And since the commit "sched/fair: Fix EEVDF entity placement bug causing
scheduling lag" we regularly see SSH logins (limited to 10s) failing for
5m straight, not a single SSH login succeeds. This happens regularly
with test suites which compile software with GCC and use all CPUs
at 100%. Before the commit, a SSH login required under 1 second.
I cannot judge whether the problem really in this commit, or it is just an
accumulated effect after multiple ones.

FYI:
One such system where it happens regularly has 7 cores (5.2Ghz SMT 2x, 14 cpus)
and 8G of main memory with 20G of swap.

Thanks
Regards
Alex

RE: [tip: sched/urgent] sched/fair: Fix EEVDF entity placement bug causing scheduling lag

Posted by Doug Smythies 9 months, 2 weeks ago

Hi Alexander,

Thank you for your reply.
Note that I have adjusted the address list for this email, because I don't know if bots can get emails, and Peter was not on the
"To" line, and might not have noticed this thread.
@Peter : Off-list I will forward you the other emails, in case you missed them. I apologise if you did see them but haven't had time
to get to them or whatever.

Also note that I know nothing about the scheduler and was only on the original email because I had a "Reported-by" tag.

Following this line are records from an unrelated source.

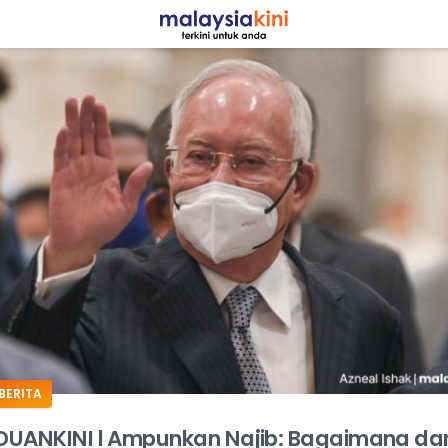
ADS
BERITA
UANKINI l Ampunkan Najib: Bagaimana da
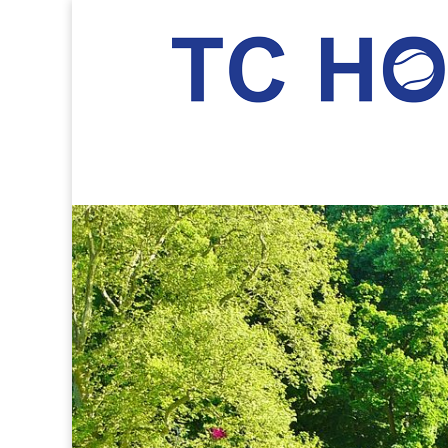
TC Hockenheim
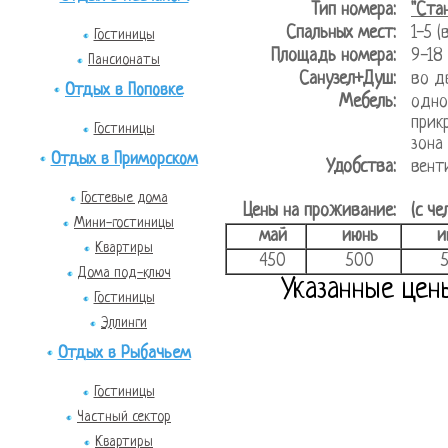
Тип номера:
"Ста
Спальных мест:
1-5 
Гостиницы
Площадь номера:
9-1
Пансионаты
Санузел+Душ:
во д
Отдых в Поповке
Мебель:
одно
прик
Гостиницы
зона
Отдых в Приморском
Удобства:
вент
Гостевые дома
Цены на проживание:
(с че
Мини-гостиницы
май
июнь
и
Квартиры
450
500
Дома под-ключ
Указанные цен
Гостиницы
Эллинги
Отдых в Рыбачьем
Гостиницы
Частный сектор
Квартиры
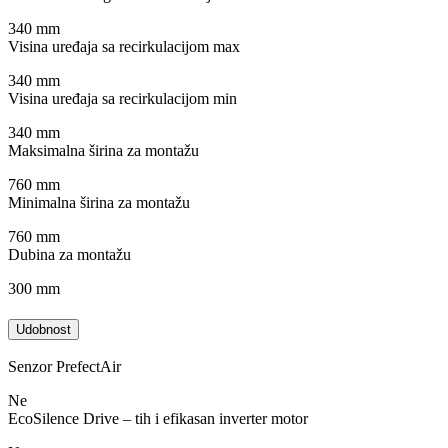
340 mm
Visina uređaja sa recirkulacijom max
340 mm
Visina uređaja sa recirkulacijom min
340 mm
Maksimalna širina za montažu
760 mm
Minimalna širina za montažu
760 mm
Dubina za montažu
300 mm
Udobnost
Senzor PrefectAir
Ne
EcoSilence Drive – tih i efikasan inverter motor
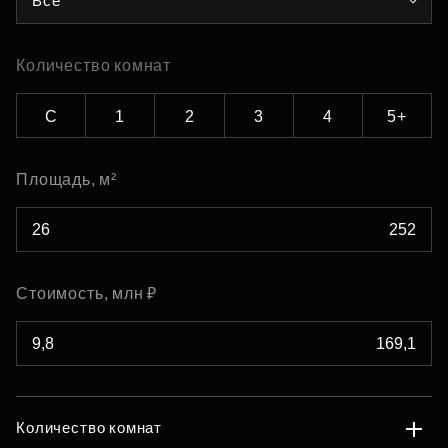
Все
Количество комнат
С
1
2
3
4
5+
Площадь, м²
Стоимость, млн ₽
Количество комнат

On 2025.04.24 00:57 Alexander Egorenkov wrote:

> Hi all,

[Doug wrote]
>> That is a very very stressful test. It crashes within a few seconds on my test computer,
>> with a " Segmentation fault (core dumped)" message.
>
> Yes, this is an artificial test i came up with to demonstrate the
> problem we have with another realistic test which i can hardly
> use here for the sake of demonstration. But it reveals the exact
> same problem we have with our CI test on s390x test systems.
>
> Let me explain shortly how it happens.
>
> Basically, we have a test system where we execute a test suite and
> simultaneously monitor this system on another system via simple SSH
> logins (approximately invoked every 15 seconds) whether the test system
> is still online and dump automatically if it remains unresponsive for
> 5m straight. We limit every such SSH login to 10 seconds because
> we had situations where SSH sometimes hanged for a long time due to
> various problems with networking, test system itself etc., just to make
> our monitoring robust.
>
> And since the commit "sched/fair: Fix EEVDF entity placement bug causing
> scheduling lag" we regularly see SSH logins (limited to 10s) failing for
> 5m straight, not a single SSH login succeeds. This happens regularly
> with test suites which compile software with GCC and use all CPUs
> at 100%. Before the commit, a SSH login required under 1 second.
> I cannot judge whether the problem really in this commit, or it is just an
> accumulated effect after multiple ones.
>
> FYI:
> One such system where it happens regularly has 7 cores (5.2Ghz SMT 2x, 14 cpus)
> and 8G of main memory with 20G of swap.
>
> Thanks
> Regards
> Alex

Thanks for the explanation.
I have recreated your situation with a workflow that, while it stresses the CPUs,
doesn't make any entries in /var/log/kern.log and /var/log/syslog.
Under the same conditions, I have confirmed that the ssh login lag doesn't occur
With kernel 6.12, but does with kernel 6.13

My workflow is stuff I have used for many years and wrote myself.
Basically, I create a huge queue of running tasks, with each doing a little work
and then sleeping for a short period. I have 2 methods to achieve similar overall
workflow, and one shows the issue and one does not. I can also create a huge
queue by just increasing the number "yes" tasks to a ridiculous number, but
that does not show your ssh login lag issue.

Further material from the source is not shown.